Your objective
Only one stretch of the listing below is wanted. Give it again exactly, from the line with "het juiste product." through the line with "Se recomienda que".

Segment Open

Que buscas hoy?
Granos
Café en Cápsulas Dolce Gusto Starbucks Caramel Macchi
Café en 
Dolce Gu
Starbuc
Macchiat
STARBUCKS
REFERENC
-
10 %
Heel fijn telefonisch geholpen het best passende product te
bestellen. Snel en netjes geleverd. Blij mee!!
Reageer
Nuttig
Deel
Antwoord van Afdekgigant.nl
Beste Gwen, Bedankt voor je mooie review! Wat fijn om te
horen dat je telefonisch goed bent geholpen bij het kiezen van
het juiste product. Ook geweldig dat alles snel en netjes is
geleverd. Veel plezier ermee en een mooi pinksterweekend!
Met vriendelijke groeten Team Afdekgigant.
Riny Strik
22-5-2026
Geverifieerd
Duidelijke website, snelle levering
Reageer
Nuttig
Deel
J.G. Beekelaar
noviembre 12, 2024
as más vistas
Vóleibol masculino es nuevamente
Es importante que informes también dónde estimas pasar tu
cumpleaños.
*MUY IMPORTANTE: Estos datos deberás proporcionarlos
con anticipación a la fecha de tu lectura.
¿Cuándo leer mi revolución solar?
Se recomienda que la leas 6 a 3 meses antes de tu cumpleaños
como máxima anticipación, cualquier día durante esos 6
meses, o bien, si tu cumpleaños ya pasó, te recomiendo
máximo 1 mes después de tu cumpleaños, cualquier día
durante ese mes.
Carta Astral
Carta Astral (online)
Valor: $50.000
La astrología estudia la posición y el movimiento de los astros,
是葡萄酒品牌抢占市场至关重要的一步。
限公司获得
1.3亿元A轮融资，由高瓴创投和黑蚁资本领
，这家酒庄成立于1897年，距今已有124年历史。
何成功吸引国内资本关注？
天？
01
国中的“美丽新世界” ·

Segment Closed
Segment Open

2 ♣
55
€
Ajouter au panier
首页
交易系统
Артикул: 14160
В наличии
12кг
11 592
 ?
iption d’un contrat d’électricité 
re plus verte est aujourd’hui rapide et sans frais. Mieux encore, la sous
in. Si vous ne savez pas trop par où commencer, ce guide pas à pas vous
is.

Segment Closed
Segment Open

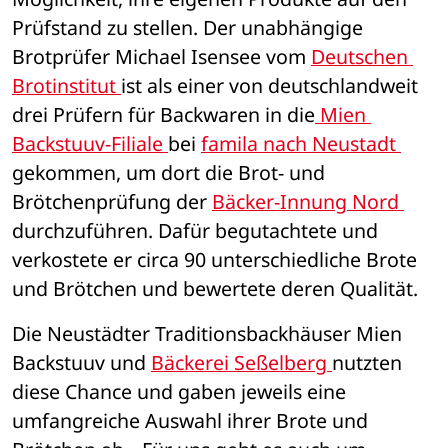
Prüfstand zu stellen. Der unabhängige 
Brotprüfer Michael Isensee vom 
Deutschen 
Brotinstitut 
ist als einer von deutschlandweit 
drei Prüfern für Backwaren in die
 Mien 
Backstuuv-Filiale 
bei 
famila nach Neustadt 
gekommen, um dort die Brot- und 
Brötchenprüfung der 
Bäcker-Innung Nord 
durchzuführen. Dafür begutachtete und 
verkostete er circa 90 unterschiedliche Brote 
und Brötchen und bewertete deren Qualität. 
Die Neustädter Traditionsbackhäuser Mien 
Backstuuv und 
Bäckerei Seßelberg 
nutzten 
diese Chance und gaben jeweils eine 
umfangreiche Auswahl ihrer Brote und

Segment Closed

Answer area
het juiste product. Ook geweldig dat alles snel en netjes is
geleverd. Veel plezier ermee en een mooi pinksterweekend!
Met vriendelijke groeten Team Afdekgigant.
Riny Strik
22-5-2026
Geverifieerd
Duidelijke website, snelle levering
Reageer
Nuttig
Deel
J.G. Beekelaar
noviembre 12, 2024
as más vistas
Vóleibol masculino es nuevamente
Es importante que informes también dónde estimas pasar tu
cumpleaños.
*MUY IMPORTANTE: Estos datos deberás proporcionarlos
con anticipación a la fecha de tu lectura.
¿Cuándo leer mi revolución solar?
Se recomienda que la leas 6 a 3 meses antes de tu cumpleaños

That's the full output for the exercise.